Histoire
Le Premier Vampire a eu des Enfants, qui eux-mêmes ont eu des Enfants. Ces Enfants ont ensuite placé les-leurs, sur plusieurs années voire plusieurs siècles, un peu partout dans le monde à des postes plus ou moins importants afin de garder un œil sur les vampires et leur évolution. Voilà la véritable version qu'aucun de tous ces Anciens, ou Aînés comme les plus jeunes aiment à les appeler, ne vous donnera jamais. Vous avez cru que le Premier s'était réellement coupé du monde en vous laissant vous débrouiller seuls ? Il a eu le cran de vous regarder dans les yeux en vous disant "je vous ai laissé vivre votre vie, maintenant je viens vous punir pour ces conséquences que je n'ai pas voulues pour vous" ? Il vous a menti. Ehontément. Qu'est-ce que j'en sais ? Le premier vampire créé par le Premier s'appelle Sargon, et c'était mon arrière-grand-père. Mon grand-père, Séthi Premier, transforma ensuite l'homme qui allait devenir mon père spirituel et vampirique : Shakyamuni, appelé communément Bouddha. J'aimais Bouddha. Passionnément. Sa vision limpide de l'esprit des Hommes était si tangible. Si crue. Si... spatiale.

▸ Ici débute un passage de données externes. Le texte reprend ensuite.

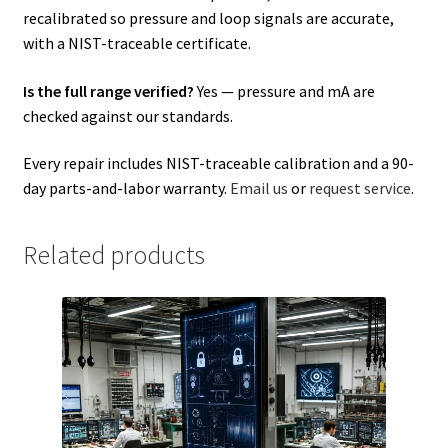
recalibrated so pressure and loop signals are accurate,
with a NIST-traceable certificate.
Is the full range verified?
Yes — pressure and mA are
checked against our standards.
Every repair includes NIST-traceable calibration and a 90-
day parts-and-labor warranty.
Email us
or
request service
.
Related products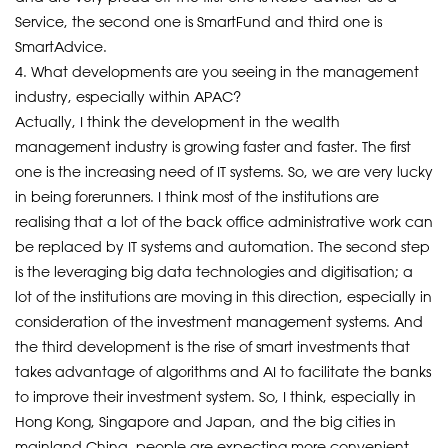
Service, the second one is SmartFund and third one is
SmartAdvice.
4. What developments are you seeing in the management
industry, especially within APAC?
Actually, I think the development in the wealth
management industry is growing faster and faster. The first
one is the increasing need of IT systems. So, we are very lucky
in being forerunners. I think most of the institutions are
realising that a lot of the back office administrative work can
be replaced by IT systems and automation. The second step
is the leveraging big data technologies and digitisation; a
lot of the institutions are moving in this direction, especially in
consideration of the investment management systems. And
the third development is the rise of smart investments that
takes advantage of algorithms and AI to facilitate the banks
to improve their investment system. So, I think, especially in
Hong Kong, Singapore and Japan, and the big cities in
mainland China, people are expecting more convenient,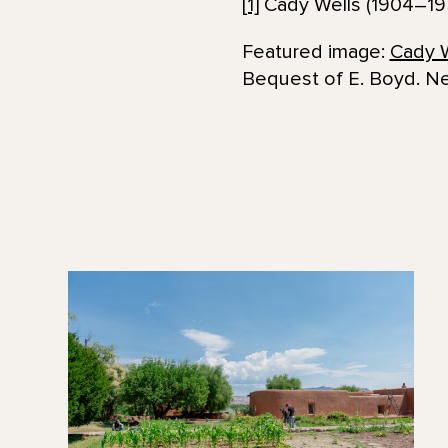
[1]
Cady Wells (1904–1
Featured image:
Cady W
Bequest of E. Boyd. N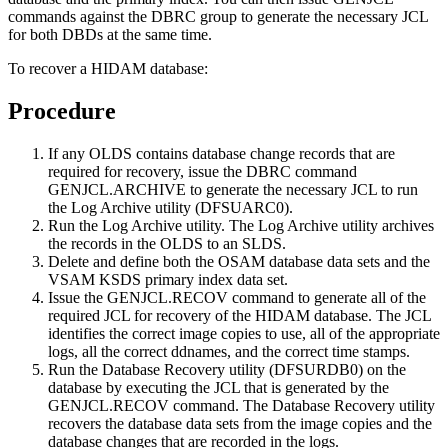
commands against the DBRC group to generate the necessary JCL
for both DBDs at the same time.
To recover a HIDAM database:
Procedure
If any OLDS contains database change records that are
required for recovery, issue the DBRC command
GENJCL.ARCHIVE
to generate the necessary JCL to run
the Log Archive utility (DFSUARC0).
Run the Log Archive utility. The Log Archive utility archives
the records in the OLDS to an SLDS.
Delete and define both the OSAM database data sets and the
VSAM KSDS primary index data set.
Issue the
GENJCL.RECOV
command to generate all of the
required JCL for recovery of the HIDAM database. The JCL
identifies the correct image copies to use, all of the appropriate
logs, all the correct ddnames, and the correct time stamps.
Run the Database Recovery utility (DFSURDB0) on the
database by executing the JCL that is generated by the
GENJCL.RECOV
command. The Database Recovery utility
recovers the database data sets from the image copies and the
database changes that are recorded in the logs.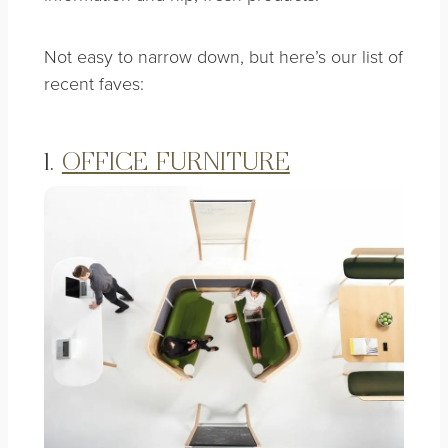
Not easy to narrow down, but here’s our list of
recent faves:
1.
OFFICE FURNITURE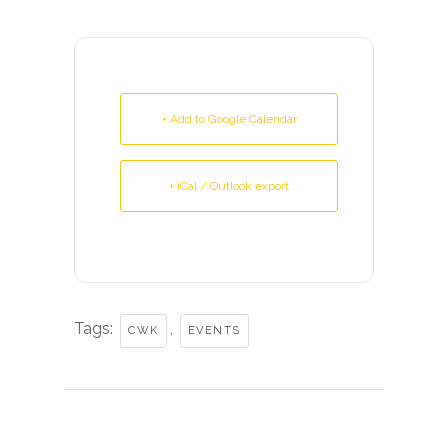
+ Add to Google Calendar
+ iCal / Outlook export
Tags:
,
CWK
EVENTS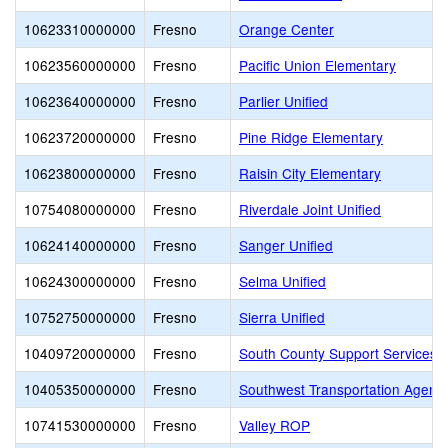
10623310000000
Fresno
Orange Center
10623560000000
Fresno
Pacific Union Elementary
10623640000000
Fresno
Parlier Unified
10623720000000
Fresno
Pine Ridge Elementary
10623800000000
Fresno
Raisin City Elementary
10754080000000
Fresno
Riverdale Joint Unified
10624140000000
Fresno
Sanger Unified
10624300000000
Fresno
Selma Unified
10752750000000
Fresno
Sierra Unified
10409720000000
Fresno
South County Support Services 
10405350000000
Fresno
Southwest Transportation Agenc
10741530000000
Fresno
Valley ROP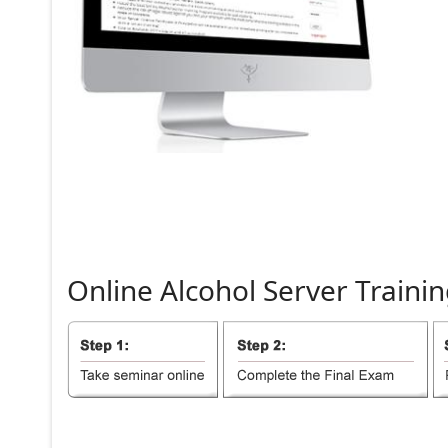
Online
Alcohol
Server
Trainin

Je l'ai rencontré lorsque j'avais douze ans. Ayant grandit dans la campagne de Nara, durant la période Asuka lors de l'ère Yamato, au sein d'une famille de paysans et d'une tripotée de frères et sœurs, je n'avais pas vraiment de culture. Je me levais le matin pour aller faucher les champs, ramasser le riz, et je rentrais le soir pour avaler un bol de riz avant d'aller me coucher. Je n'avais rien de spécial, ma vie n'avait rien de transcendant. Un matin, alors que je coupe du bois pour préparer le souper, un habu d'Okinawa jaillit de l'eau et s'approche dangereusement de moi. Me mettre à courir ? Je ne peux pas. J'en suis incapable. Terrifié.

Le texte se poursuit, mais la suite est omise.